Paul
Goble
Staunton, December 1 – Many
Ukrainians now argue Russia must give Crimea back to Ukraine to have any chance
of becoming a free and democratic country, and they are finding some support
for that view among Russians -- even though it remains the case that “Russian
liberalism ends at Ukraine” (qha.com.ua/ru/politika/krimnashizm-v-rf-staet-vse-menee-massovim-psihozom/168372/).
That is because, as many thoughtful
Russians understand, Crimea is not only costing Russia enormous sums that
should be spent on other things and isolating their country from the West but
also because it reinforces the imperial nature of the Russian state, a nature
that is incompatible in principle with democracy and freedom.
But few of them are yet ready to
acknowledge something else: Russia in its current borders even without Crimea remains an empire, and it is both the existence
of that empire and the Kremlin’s skillful playing on Russian fears of losing it
that remain one of the most significant obstacles to escaping from Putin’s
increasingly authoritarian rule and moving forward.
Ronald Reagan properly called the
Soviet Union “an evil empire,” but all too many Russians and people in the West
believed that his words applied only to Moscow’s rule over the 11 non-Russian
union republics and the three occupied Baltic countries and that when the USSR
dissolved, so too did the empire.
Unfortunately, as subsequent events
have shown, that has not proved to be the case. Not only has Moscow under Putin
sought to rebuild the empire by invading Georgia in 2008 and Ukraine since
2014, but the Kremlin has imposed increasingly imperial relations on the
non-Russian nations living within it.
Those nations are its first victims,
but they are not the only ones. Ethnic
Russians are as well because they are prisoners of the empire that they are
routinely told is the only way to keep the country which they identify as
theirs in one piece even if it requires the use of violence and other means
against the other nations within its borders.
In a commentary for the new After
Empire portal, Viktor Buravlyev discusses the difficulties Russians have in
facing this reality but argues that only by confronting it head on do they have
any chance of becoming a genuinely free and democratic country, albeit one in
very different borders (afterempire.info/2016/11/30/russia/).
Russians have been
taught to view their “Motherland (most often with a capital letter)” as being
defined by “the state borders” and to view their “native region” in contrast
and with a slighting “indulgence” as their “’little motherland’” and not to think
about how the one is related to the other, the commentator says.
As a result, not only the most
devoted “patriots” but “even the most active critics of the powers that be put their
hopes on the state, first as ‘Russia without Putin’ and now already on ‘Russia
after Putin,’ but with the former ancient paradigm preserved, a paradigm which
they do not have the strength or the desire to overcome.”
“Despite knowing
all or almost all about the inheritance of the Russian Federation from the Mongol
Horde, the Muscovite principality, the Russian Empire and the USSR [and] about
the inevitable triumph of reaction after all attempts at revolution,” he says, “they
all the same believe in the final victory over [this] despotism and
transformation of their country into a normal one.”

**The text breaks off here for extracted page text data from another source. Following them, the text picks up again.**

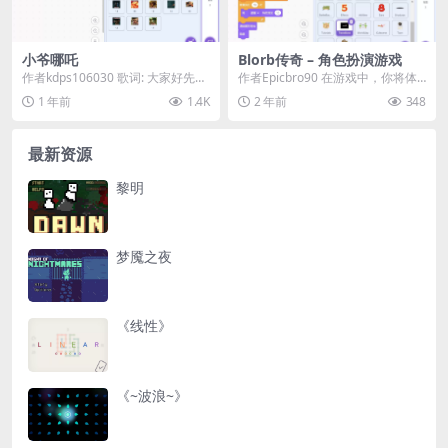
小爷哪吒
Blorb传奇 – 角色扮演游戏
作者kdps106030 歌词: 大家好先自
作者Epicbro90 在游戏中，你将体
我介绍一下 小爷哪吒记得倒茶 是这
验到精美的画面、独特的剧情以及
1 年前
1.4K
2 年前
348
陈...
多样的战斗...
最新资源
黎明
梦魇之夜
《线性》
《~波浪~》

And these people believe that “naturally,”
this country “must be called Russia,” one baed on its “remarkable culture and
glorious history.” These Russians will
celebrate the imperial past and they will treat Lenin with care despite what he
did because in their view “people have long been accustomed” to him.
Some of them are now even willing to
return Crimea but not “if its residents will be opposed” because “one must not
go against the will of the population. Let us conduct an honest referendum and
then we’ll see,” Buravlyev sums up their views.
But in addition, such liberal
Russians call for a new constitution but not a new capital and that document
will be prepared “exclusively by worthy people with well-known names and Moscow
residence permits.” Those too will be preserved “as a customary formality,” as
will the police and the security services and so on and on.
That is required such people think
in order that the country not fall apart or into chaos and into a war of all
against all, a view that prevents them from seeing the obvious truth: “This is
not the case.” Indeed, Buravlyev says, “only after the disappearance of Russia,
unconditionally and finally, will the population have the chance to build
something new.”
Only then, he concludes, will it be
possible “to break out of the vicious circle and the chain of rebirths by
destroying the matrix” underlying all of what is on view now. “But to recognize
this is hard” because it requires “overcoming the state inside oneself,” a
challenge “even if you don’t really love it very much.”